How Peru Is Using Artificial Intelligence to Unlock Its Next Generation of Mineral Discoveries

The global race to secure critical mineral supply chains is reshaping how governments think about geological knowledge. For decades, national geological surveys operated as archives, cataloguing what was already known rather than actively predicting what remains undiscovered. That model is breaking down. As near-surface deposits become harder to find in historically prospected territories, the ability to extract signal from noise across massive geological datasets is becoming a genuine competitive advantage — one that separates mineral-rich nations that are well-positioned from those that remain poorly understood.

Peru's geological agency INGEMMET has moved decisively in this direction, and what it presented at the International Congress of Prospectors and Explorers, proEXPLO 2026, marks a meaningful shift in how the country manages its subsurface knowledge. Perú usa inteligencia artificial para identificar nuevas zonas con potencial minero, and the institutional architecture behind that capability is worth examining in depth.

INGEMMET and the Institutional Foundation Behind the Innovation

The Instituto Geológico, Minero y Metalúrgico del Perú, known as INGEMMET, serves as the country's primary technical and scientific authority for geological data generation, administration, and interpretation. Its Metalogenia Program specifically focuses on understanding the spatial distribution of mineral deposits and the geological processes responsible for their formation, making it the logical home for any national-scale application of predictive modelling.
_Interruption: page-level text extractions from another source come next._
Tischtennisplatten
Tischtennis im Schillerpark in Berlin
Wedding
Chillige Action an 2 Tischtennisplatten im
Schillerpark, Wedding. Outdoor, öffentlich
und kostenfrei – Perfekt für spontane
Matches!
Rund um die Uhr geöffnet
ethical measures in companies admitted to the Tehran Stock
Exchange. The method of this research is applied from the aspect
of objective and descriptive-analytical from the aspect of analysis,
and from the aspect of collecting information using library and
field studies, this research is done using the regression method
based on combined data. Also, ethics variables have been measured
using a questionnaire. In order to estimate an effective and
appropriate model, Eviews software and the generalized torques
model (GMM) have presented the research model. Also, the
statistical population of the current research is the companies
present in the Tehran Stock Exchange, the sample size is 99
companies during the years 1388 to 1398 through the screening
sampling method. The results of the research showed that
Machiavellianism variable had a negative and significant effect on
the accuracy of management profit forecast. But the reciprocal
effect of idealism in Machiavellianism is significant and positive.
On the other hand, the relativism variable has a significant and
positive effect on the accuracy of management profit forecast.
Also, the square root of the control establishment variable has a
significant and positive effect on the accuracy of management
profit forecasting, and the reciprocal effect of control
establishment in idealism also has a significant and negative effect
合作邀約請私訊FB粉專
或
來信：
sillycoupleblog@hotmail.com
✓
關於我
What makes INGEMMET's current trajectory significant is not simply the adoption of new software. The institution is undergoing a functional repositioning from a descriptive data custodian to a prescriptive analytical authority. Where its historical output consisted largely of geological maps and sample catalogues, the program is now producing probabilistic favourability assessments that actively guide where exploration capital should flow.
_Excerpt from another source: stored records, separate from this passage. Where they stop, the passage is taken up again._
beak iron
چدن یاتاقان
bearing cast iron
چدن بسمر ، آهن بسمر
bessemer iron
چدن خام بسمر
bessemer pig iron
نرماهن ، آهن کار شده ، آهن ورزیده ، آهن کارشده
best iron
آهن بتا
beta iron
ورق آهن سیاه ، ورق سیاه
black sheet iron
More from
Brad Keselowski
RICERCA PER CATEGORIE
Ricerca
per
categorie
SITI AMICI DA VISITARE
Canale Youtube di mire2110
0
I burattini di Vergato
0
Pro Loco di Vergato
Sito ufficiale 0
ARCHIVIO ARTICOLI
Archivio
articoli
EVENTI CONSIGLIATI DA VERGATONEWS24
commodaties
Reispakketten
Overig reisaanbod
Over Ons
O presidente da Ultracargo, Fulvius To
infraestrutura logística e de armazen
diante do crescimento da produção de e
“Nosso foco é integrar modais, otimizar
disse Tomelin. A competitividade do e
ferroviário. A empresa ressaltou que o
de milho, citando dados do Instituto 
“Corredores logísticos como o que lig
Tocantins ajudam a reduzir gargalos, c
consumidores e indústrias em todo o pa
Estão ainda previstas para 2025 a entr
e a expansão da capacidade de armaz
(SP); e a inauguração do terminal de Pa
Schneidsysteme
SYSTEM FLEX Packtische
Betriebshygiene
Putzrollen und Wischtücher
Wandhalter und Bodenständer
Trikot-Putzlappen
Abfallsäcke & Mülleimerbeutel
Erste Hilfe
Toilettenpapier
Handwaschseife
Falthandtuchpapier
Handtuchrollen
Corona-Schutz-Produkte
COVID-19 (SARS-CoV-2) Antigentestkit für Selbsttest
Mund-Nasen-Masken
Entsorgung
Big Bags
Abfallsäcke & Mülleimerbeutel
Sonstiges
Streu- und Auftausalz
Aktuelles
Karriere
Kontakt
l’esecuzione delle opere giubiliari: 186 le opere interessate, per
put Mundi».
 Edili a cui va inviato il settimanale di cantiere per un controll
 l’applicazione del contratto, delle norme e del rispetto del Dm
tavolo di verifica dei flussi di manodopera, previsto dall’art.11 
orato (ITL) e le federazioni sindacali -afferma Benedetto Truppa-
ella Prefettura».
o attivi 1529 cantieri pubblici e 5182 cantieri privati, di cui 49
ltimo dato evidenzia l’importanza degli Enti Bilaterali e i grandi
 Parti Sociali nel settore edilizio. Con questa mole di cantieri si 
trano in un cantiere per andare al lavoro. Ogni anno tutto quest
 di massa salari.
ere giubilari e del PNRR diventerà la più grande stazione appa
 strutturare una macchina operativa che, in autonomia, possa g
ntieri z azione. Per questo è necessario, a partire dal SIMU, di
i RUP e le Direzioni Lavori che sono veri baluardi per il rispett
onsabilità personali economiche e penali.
This repositioning matters enormously for the broader investment ecosystem. When a credible government geological body publishes scientifically validated priority zones, it reduces the information asymmetry that typically disadvantages smaller exploration companies relative to multinationals with large in-house geoscience teams. Furthermore, AI-enhanced mineral exploration approaches like this one are increasingly demonstrating their value across the global mining sector.
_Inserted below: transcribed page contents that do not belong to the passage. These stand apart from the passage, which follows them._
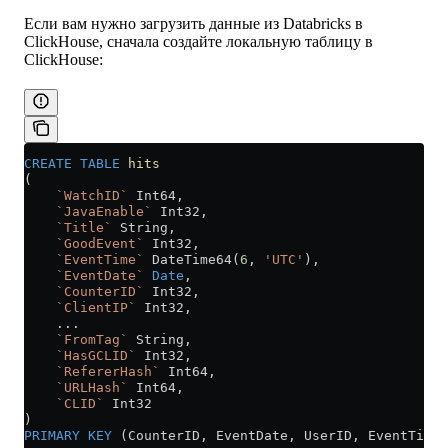
Если вам нужно загрузить данные из Databricks в
ClickHouse, сначала создайте локальную таблицу в
ClickHouse:
CREATE
 TABLE
 hits
(
    `WatchID`
 Int64,
    `JavaEnable`
 Int32,
    `Title`
 String,
    `GoodEvent`
 Int32,
    `EventTime`
 DateTime64(
6
, 
'UTC'
),
    `EventDate`
 Date
,
    `CounterID`
 Int32,
    `ClientIP`
 Int32,
    ...
    `FromTag`
 String,
    `HasGCLID`
 Int32,
    `RefererHash`
 Int64,
    `URLHash`
 Int64,
    `CLID`
 Int32
)
PRIMARY KEY
 (CounterID, EventDate, UserID, EventTime,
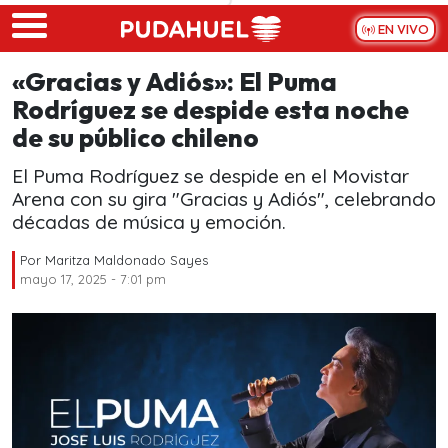
Skip to main content
EN VIVO
«Gracias y Adiós»: El Puma
Rodríguez se despide esta noche
de su público chileno
El Puma Rodríguez se despide en el Movistar
Arena con su gira "Gracias y Adiós", celebrando
décadas de música y emoción.
Por
Maritza Maldonado Sayes
mayo 17, 2025 - 7:01 pm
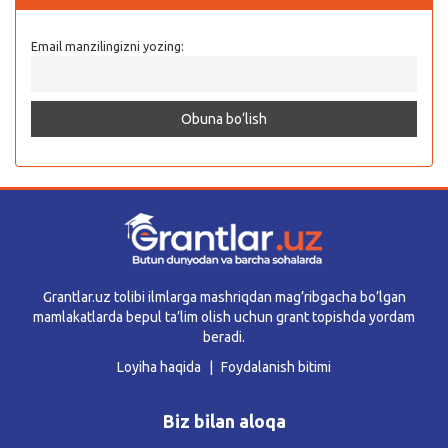
Email manzilingizni yozing:
Grantlar.uz tolibi ilmlarga mashriqdan mag’ribgacha bo’lgan
mamlakatlarda bepul ta’lim olish uchun grant topishda yordam
beradi.
Loyiha haqida
Foydalanish bitimi
Biz bilan aloqa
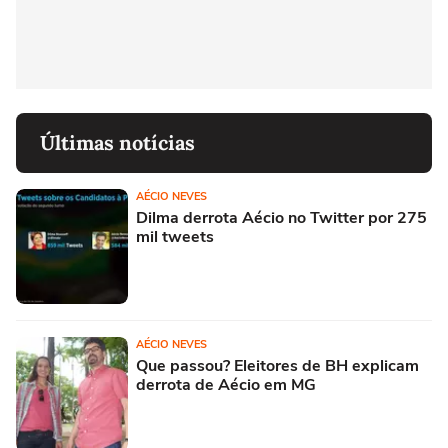
Últimas notícias
AÉCIO NEVES
Dilma derrota Aécio no Twitter por 275
mil tweets
AÉCIO NEVES
Que passou? Eleitores de BH explicam
derrota de Aécio em MG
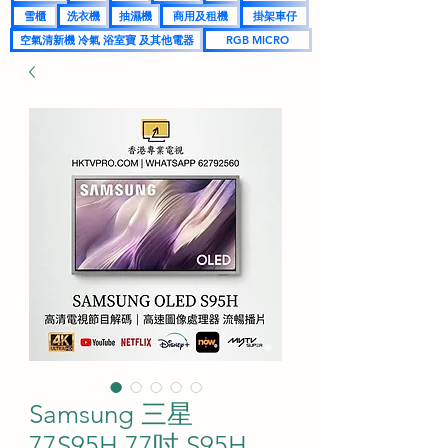
雪櫃
洗衣機
抽濕機
商用及租機
掛架車仔
空氣清新機 冷氣 浴室寶 及其他電器
RGB MICRO
Samsung 三星
77S95H 77吋 S95H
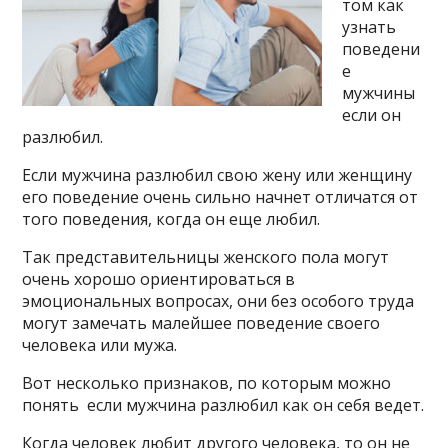
том как
узнать
поведени
е
мужчины
если он
разлюбил.
Если мужчина разлюбил свою жену или женщину
его поведение очень сильно начнет отличатся от
того поведения, когда он еще любил.
Так представительницы женского пола могут
очень хорошо ориентироваться в
эмоциональных вопросах, они без особого труда
могут замечать малейшее поведение своего
человека или мужа.
Вот несколько признаков, по которым можно
понять если мужчина разлюбил как он себя ведет.
Когда человек любит другого человека, то он не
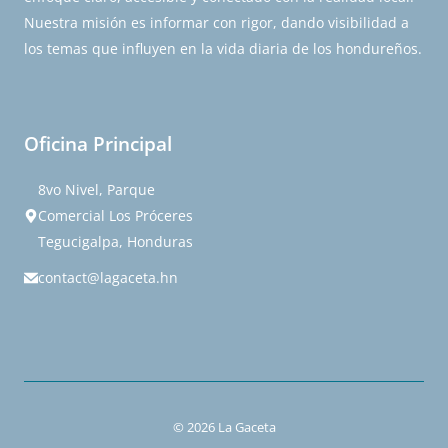
Nuestra misión es informar con rigor, dando visibilidad a
los temas que influyen en la vida diaria de los hondureños.
Oficina Principal
8vo Nivel, Parque
Comercial Los Próceres
Tegucigalpa, Honduras
contact@lagaceta.hn
© 2026 La Gaceta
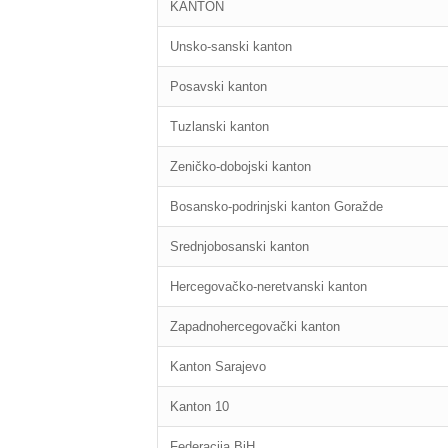
KANTON
Unsko-sanski kanton
Posavski kanton
Tuzlanski kanton
Zeničko-dobojski kanton
Bosansko-podrinjski kanton Goražde
Srednjobosanski kanton
Hercegovačko-neretvanski kanton
Zapadnohercegovački kanton
Kanton Sarajevo
Kanton 10
Federacija BiH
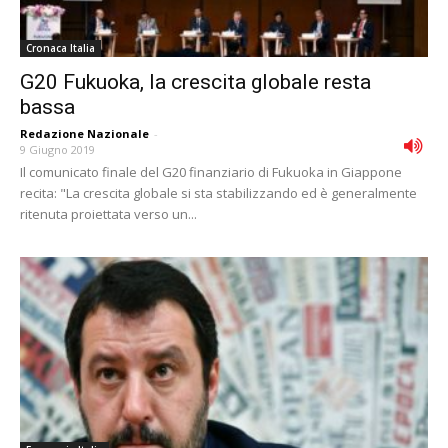
Cronaca Italia
G20 Fukuoka, la crescita globale resta
bassa
Redazione Nazionale
-
9 Giugno 2019
Il comunicato finale del G20 finanziario di Fukuoka in Giappone
recita: "La crescita globale si sta stabilizzando ed è generalmente
ritenuta proiettata verso un...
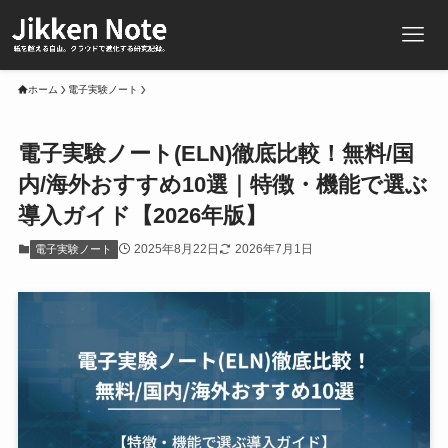
ホーム
電子実験ノート
電子実験ノート(ELN)徹底比較！無料/国
内/海外おすすめ10選｜特徴・機能で選ぶ
導入ガイド【2026年版】
2025年8月22日
2026年7月1日
電子実験ノート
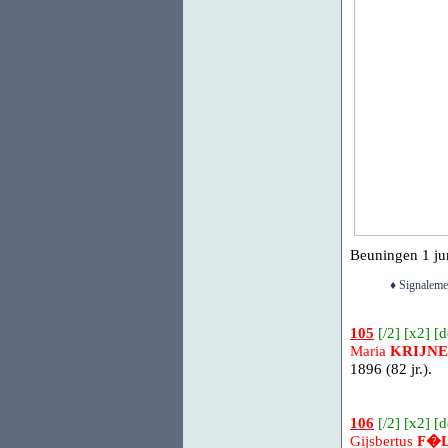
Beuningen
1 jun
♦ Signaleme
105
[
/2
] [
x2
] [
d
Maria
KRIJN
1896 (82 jr.).
106
[
/2
] [
x2
] [
d
Gijsbertus
F�L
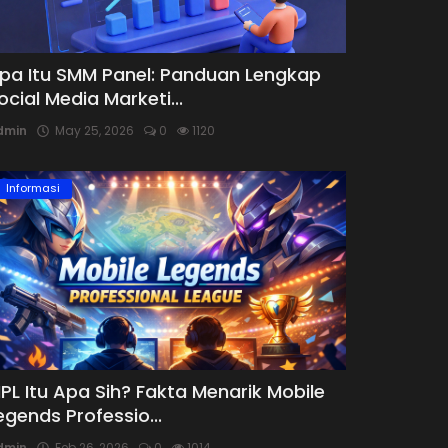
pa Itu SMM Panel: Panduan Lengkap
ocial Media Marketi...
dmin
May 25, 2026
0
1120
Informasi
PL Itu Apa Sih? Fakta Menarik Mobile
egends Professio...
dmin
Feb 26, 2026
0
1014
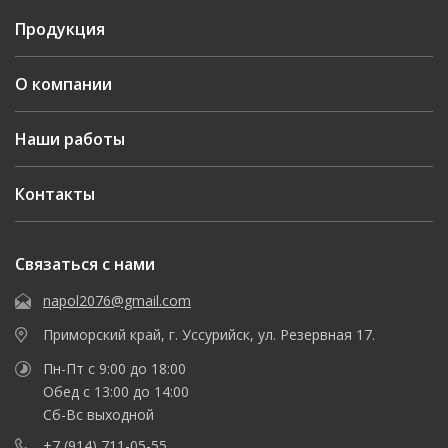
Продукция
О компании
Наши работы
Контакты
Связаться с нами
napol2076@gmail.com
Приморский край, г. Уссурийск, ул. Резервная 17.
Пн-Пт с 9:00 до 18:00
Обед с 13:00 до 14:00
Сб-Вс выходной
+7 (914) 711-05-55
The Architecture of AI-Driven Geological Favourability Modelling

Understanding how these systems actually function helps investors and geologists alike assess the reliability of the outputs. The methodology developed by INGEMMET integrates three core categories of geological evidence:

• Direct field data: surface geological surveys, structural mapping, and lithological characterisation
• Geochemical analysis: systematic sampling of soils, sediments, stream sediments, and rock outcrops to detect elemental anomalies
• Mathematical modelling: machine learning algorithms trained to detect correlations between known mineralised systems and unexplored terrain sharing similar geological signatures

The computational advantage in this workflow is dimensionality. Where skilled human geologists can effectively interpret relationships across perhaps five to ten geological variables simultaneously, trained algorithms can interrogate fifty to several hundred intercorrelated variables — including subtle lithostratigraphic, geophysical, and geochemical signatures that do not manifest as obvious anomalies in any single dataset.

Which Algorithms Are Driving the Analysis?

The most commonly applied algorithms in this category of work include:

1. Weights of Evidence (WofE): a Bayesian statistical approach that calculates the relative contribution of individual geological features to the probability of mineralisation
2. Random Forest and Gradient Boosting: ensemble learning methods that combine multiple decision trees to classify terrain by favourability category
3. Support Vector Machines (SVM): effective for separating classes in high-dimensional geological feature spaces
4. Convolutional Neural Networks (CNN): increasingly used for pattern recognition in satellite imagery and airborne geophysical datasets

The concept underpinning all of these approaches is mineral systems modelling, which treats ore deposit formation as a set of necessary and sufficient geological conditions rather than a collection of isolated anomalies. When the system has been trained on the full geological signatures of known economic deposits, it can project statistically analogous conditions onto unmapped terrain.

Mineral favourability modelling is conceptually analogous to credit risk scoring: the model learns from historical outcomes to assign probabilities to new cases, acknowledging that high probability does not guarantee discovery, just as strong credit scores do not eliminate default risk.

Comparing Conventional and AI-Augmented Exploration

Peru's Central Coastal Belt: A Geological Frontier Under New Scrutiny

The geographic focus of INGEMMET's AI initiative spans the central coastal belt of Peru, encompassing parts of Áncash, Lima, Ica, and northern Arequipa. This corridor follows the western margin of the Andean magmatic arc — a linear zone of ancient and recurring hydrothermal activity with documented polymetallic enrichment across multiple geological epochs.

Each sub-region carries distinct geological character:

• Áncash: historically active in polymetallic mining, with well-documented skarn and porphyry systems providing rich training data for the models
• Lima coastal sectors: areas with comparatively limited historical exploration coverage, representing genuine frontier ground where model predictions carry higher novelty value
• Ica: geological structures favourable for both skarn-type and porphyry copper mineralisation, with thermal aureoles associated with Mesozoic intrusive bodies
• Northern Arequipa: a transitional zone between the Andean magmatic arc and the coastal batholith, characterised by complex structural overprinting

One critically underappreciated aspect of this belt is its cobalt potential. Cobalt in the Andean context does not typically occur as primary cobalt mineralisation. Instead, it concentrates as a geochemical associate within copper-bearing polymetallic systems, particularly where sulphide mineral assemblages include cobaltite and carrollite phases, or where secondary enrichment processes have concentrated cobalt in oxide caps above primary sulphide zones.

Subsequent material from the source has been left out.